Federal health care programs like Medicare and Medicaid pay out enormous sums to health care providers each year. Health care fraud costs the federal government between $80 and $100 billion each year, which means its monitoring is a high priority for government investigators. The Anti-Kickback Statute (AKS) is one tool that the government uses to prosecute actions of fraud, waste and abuse. The AKC essentially criminalizes the giving and receiving of remunerations in exchange for patient referrals: 42 U.S.C. § 1320a-7b.
Health Care Kickback Charges Explained
Innocent relationships may be scrutinized as kickback schemes. It can be tricky to distinguish between a healthy relationship that benefits both doctors and patients, with the harmful kickback schemes that the AKS was designed to prevent.
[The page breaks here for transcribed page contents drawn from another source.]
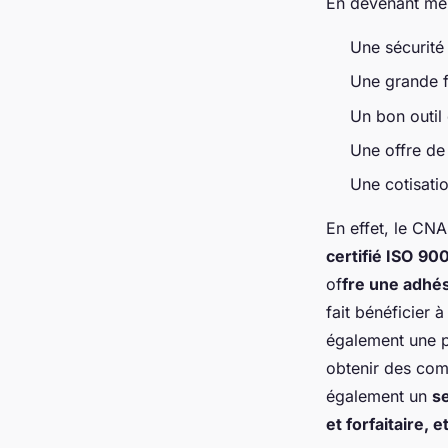
En devenant mem
Une sécurité i
Une grande f
Un bon outi
Une offre de
Une cotisatio
En effet, le CN
certifié ISO
900
of
fre une adhés
fait bénéficier 
également une p
obtenir des com
également un
se
et forfaitaire, e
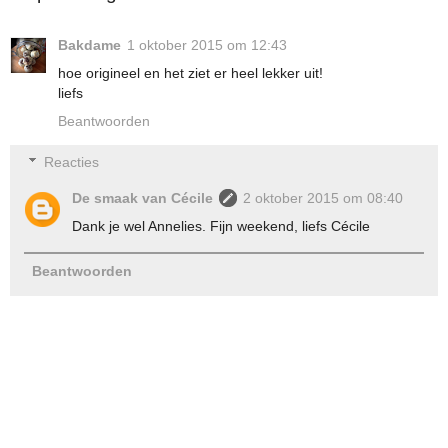
Bakdame
1 oktober 2015 om 12:43
hoe origineel en het ziet er heel lekker uit!
liefs
Beantwoorden
Reacties
De smaak van Cécile
2 oktober 2015 om 08:40
Dank je wel Annelies. Fijn weekend, liefs Cécile
Beantwoorden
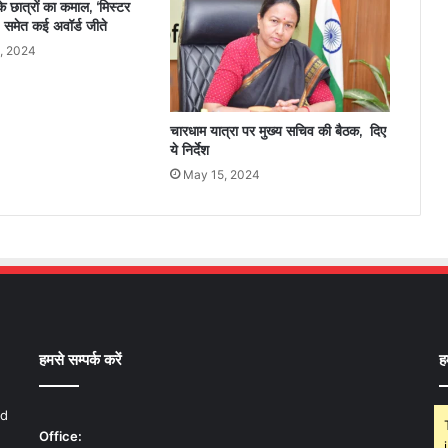
 के छात्रों का कमाल, ‘मिस्टर
’ समेत कई अवॉर्ड जीते
, 2024
चारधाम यात्रा पर मुख्य सचिव की बैठक, दिए
ये निर्देश
May 15, 2024
हमसे सम्पर्क करें
ह
nd
Office:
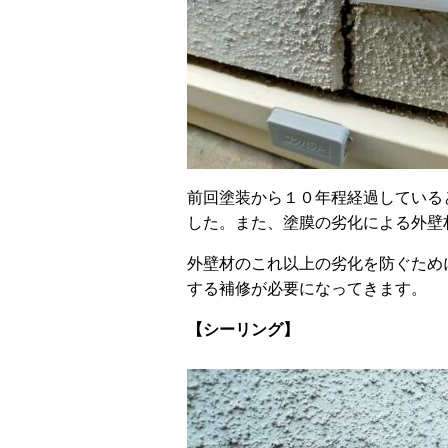
前回塗装から１０年程経過している
した。また、塗膜の劣化による外壁
外壁材のこれ以上の劣化を防ぐため
する補修が必要になってきます。
【シーリング】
Kickbacks can lead to overutilization of health care services, which drains the federal budget. They can also compromise patient welfare by potentially corrupting a doctor’s medical judgment. Therefore, instead of focusing on the best interests of the patient, doctors may order unnecessary tests and risky operations to line their own pockets with kickback payments.
Proving a Violation of the Anti-Kickback Statute
To prove a violation of the AKS, the government must show, beyond a reasonable doubt, that the defendant knowingly and willfully gave, received, or solicited a remuneration in return for patient referrals (or other business) in connection with a federal health care program.
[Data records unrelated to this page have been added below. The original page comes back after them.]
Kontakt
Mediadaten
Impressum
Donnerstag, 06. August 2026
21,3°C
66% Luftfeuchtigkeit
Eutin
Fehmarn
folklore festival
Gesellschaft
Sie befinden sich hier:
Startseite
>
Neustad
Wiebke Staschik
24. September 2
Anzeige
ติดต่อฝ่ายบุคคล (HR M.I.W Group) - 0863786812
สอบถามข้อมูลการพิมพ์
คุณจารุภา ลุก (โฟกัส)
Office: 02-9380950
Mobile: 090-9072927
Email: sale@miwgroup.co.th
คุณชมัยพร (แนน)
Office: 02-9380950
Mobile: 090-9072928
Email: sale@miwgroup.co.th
Remuneration can include essentially anything of value, including:
- Rebates and gifts.
- Employment contracts.
- Other arrangements that depart from fair market value.
Remunerations are prohibited under the AKS whether they are paid “directly or indirectly, overtly or covertly, in cash or in kind.” Thus, health care providers can even face AKS liability for seemingly innocent behavior like providing free bagels in the lounge at the doctor’s office.
Anti-Kickback Safe Harbor Provisions
The Secretary of Health and Human Services (HHS) and the Office of Inspector General (“OIG”) have created “safe harbor” exceptions to the AKS that define business transactions that will not subject the parties to penalties under the federal Anti-Kickback Statute: 42 U.S.C. §1320a-7b(3)(E).
The OIG has promulgated two safe harbor provisions for practice acquisitions, one of which protects practitioner-to-practitioner transactions and the other protects certain practitioner-to-hospital or other entity transactions: 42 C.F.R. § 1001.952(e)(1) and (2); 56 Fed. Reg. 35964, 35965 (1991).
Practitioner-to-Practitioner Safe Harbor
To satisfy the practitioner-to-practitioner safe harbor, the following requirements must be met:
- The sale must be to another practitioner.
- The period from the date of the first agreement pertaining to the sale to the completion of the sale is not more than one year.
- The seller cannot be in a professional position to make referrals to or otherwise generate business for the purchasing practitioner after one year from the date of first agreement pertaining to the sale (i.e., the selling physician must retire, cease to practice or relocate within one year of the commencement of the transaction). See 42 C.F.R. §1001.952(e)(1)(ii).
Practitioner-To-Other Entity Safe Harbor
To satisfy the practitioner-to-other entity safe harbor, the following requirements must be met:
- The period from the date of the first agreement pertaining to the sale to the completion date of the sale is not more than three years.
- The practitioner who is selling his or her practice will not be in a professional position after completion of the sale to make or influence referrals to, or otherwise generate business for, the purchasing hospital or entity for which payment may be made under Medicare, Medicaid or other Federal health care programs.
- The practice being acquired must be located in a HPSA, as defined in Departmental regulations, for the practitioner’s specialty area.
- Commencing at the time of the first agreement pertaining to the sale, the purchasing hospital or entity must diligently and in good faith engage in commercially reasonable recruitment activities that:
- May reasonably be expected to result in the recruitment of a new practitioner to take over the acquired practice within a one year period; and
- Will satisfy the conditions of the practitioner recruitment safe harbor in accordance with 42 C.F.R.§ 1001.952(n).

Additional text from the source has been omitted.